Keller was an avid fan of the work of C. S. Lewis and J. R. R. Tolkien, both well-known Christian authors, and also supported the Harry Potter novels which have been considered pagan by certain conservative Christians.

His ministry career took a new turn in 1989 when he accepted an invitation to plant a church in Manhattan, New York. In The Reason for God, he recalled, “I was told by almost everyone that it was a fool’s errand. Church meant moderate or conservative; the city was liberal and edgy. Church meant families; New York City was filled with young singles and ‘nontraditional’ households. Church most of all meant belief, but Manhattan was the land of skeptics, critics, and cynics.”
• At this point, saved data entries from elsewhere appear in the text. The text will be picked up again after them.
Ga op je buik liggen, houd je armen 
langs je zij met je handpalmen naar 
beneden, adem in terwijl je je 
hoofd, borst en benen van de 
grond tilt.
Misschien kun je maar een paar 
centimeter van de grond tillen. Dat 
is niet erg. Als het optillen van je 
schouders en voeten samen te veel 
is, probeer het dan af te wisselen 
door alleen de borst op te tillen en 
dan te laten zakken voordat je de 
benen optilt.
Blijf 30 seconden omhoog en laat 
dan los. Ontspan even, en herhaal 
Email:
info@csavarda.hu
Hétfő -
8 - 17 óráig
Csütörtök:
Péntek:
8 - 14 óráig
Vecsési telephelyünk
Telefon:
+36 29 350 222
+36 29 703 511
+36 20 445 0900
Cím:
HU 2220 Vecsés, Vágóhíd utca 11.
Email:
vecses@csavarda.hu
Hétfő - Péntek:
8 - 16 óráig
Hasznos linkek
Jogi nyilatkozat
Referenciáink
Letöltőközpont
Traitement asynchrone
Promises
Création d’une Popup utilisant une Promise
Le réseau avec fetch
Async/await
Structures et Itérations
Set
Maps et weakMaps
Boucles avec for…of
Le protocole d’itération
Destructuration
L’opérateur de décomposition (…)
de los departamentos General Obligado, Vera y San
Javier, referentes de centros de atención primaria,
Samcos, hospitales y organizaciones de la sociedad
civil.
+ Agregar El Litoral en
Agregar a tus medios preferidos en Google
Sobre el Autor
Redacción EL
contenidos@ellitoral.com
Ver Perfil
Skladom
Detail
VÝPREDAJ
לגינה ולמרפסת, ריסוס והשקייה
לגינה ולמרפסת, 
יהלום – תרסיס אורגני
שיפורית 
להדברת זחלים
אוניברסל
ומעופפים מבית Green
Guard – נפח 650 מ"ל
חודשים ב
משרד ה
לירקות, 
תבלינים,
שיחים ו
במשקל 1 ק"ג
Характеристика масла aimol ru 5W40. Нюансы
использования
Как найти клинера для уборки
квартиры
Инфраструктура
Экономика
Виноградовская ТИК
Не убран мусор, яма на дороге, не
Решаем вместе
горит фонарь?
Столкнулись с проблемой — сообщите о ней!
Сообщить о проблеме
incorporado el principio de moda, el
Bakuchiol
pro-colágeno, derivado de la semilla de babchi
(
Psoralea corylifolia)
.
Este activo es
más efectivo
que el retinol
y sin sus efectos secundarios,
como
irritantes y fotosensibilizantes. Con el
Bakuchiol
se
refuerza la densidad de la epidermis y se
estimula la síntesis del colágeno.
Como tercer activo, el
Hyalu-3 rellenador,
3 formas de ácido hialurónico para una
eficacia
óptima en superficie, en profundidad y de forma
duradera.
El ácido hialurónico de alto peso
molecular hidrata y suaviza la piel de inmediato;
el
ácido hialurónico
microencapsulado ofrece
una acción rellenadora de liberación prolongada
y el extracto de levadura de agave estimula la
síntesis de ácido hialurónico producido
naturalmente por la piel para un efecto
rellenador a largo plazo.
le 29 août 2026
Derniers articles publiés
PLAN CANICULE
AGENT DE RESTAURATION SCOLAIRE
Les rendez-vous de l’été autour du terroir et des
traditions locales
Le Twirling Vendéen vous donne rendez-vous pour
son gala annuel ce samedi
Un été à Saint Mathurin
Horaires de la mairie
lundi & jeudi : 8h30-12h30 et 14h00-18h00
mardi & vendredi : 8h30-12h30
Keller’s church plant not only survived but thrived. He led Redeemer Presbyterian Church until 2017, eventually preaching to service containing thousands of people.

Realizing that many of his urban attendees didn’t come from Christian homes and didn’t claim Christianity for themselves, Keller developed a particular approach. Rather than reach out to other conservative Christians to consolidate influence, he reached out to skeptics to hear their questions. His apologetics books pushed readers to consider what was behind their skepticism about Christianity and whether it may hold the answers they sought.

Keller’s approach didn’t just push nonbelievers to rethink how they saw the world. He encouraged Christian leaders to consider where they worked, how to deliver a message that fit their context, and how to combine mercy ministry with communicating Christian ideas. His approach aided his church but led to church networks where other leaders developed effective ministries for reaching urban populations.

By the time he retired from preaching at Redeemer Presbyterian, Keller had written multiple bestselling books, debated atheists, and been cited as a key figure showing evangelical Christians could love knowledge and love cities well.

Keller was diagnosed with pancreatic cancer in 2020. He continued to speak at various venues at a slower pace, freely admitting that he knew his cancer meant his time was limited.

He passed away in hospice on May 19, 2023. His last reported words included, “I’m thankful for the time God has given me, but I’m ready to see Jesus. I can’t wait to see Jesus. Send me home.”